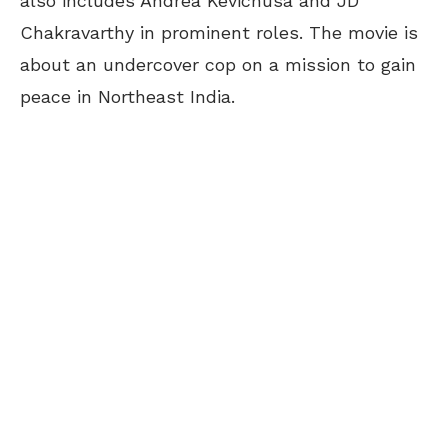
also includes Andrea Kevichusa and JD
Chakravarthy in prominent roles. The movie is
about an undercover cop on a mission to gain
peace in Northeast India.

☆ ☆ ☆

# Activity
Nothing but the lines from the one with "about an undercover cop on a mission to gain" through the end of the data above should be reproduced, each exactly, both ends included.

# Written response
about an undercover cop on a mission to gain
peace in Northeast India.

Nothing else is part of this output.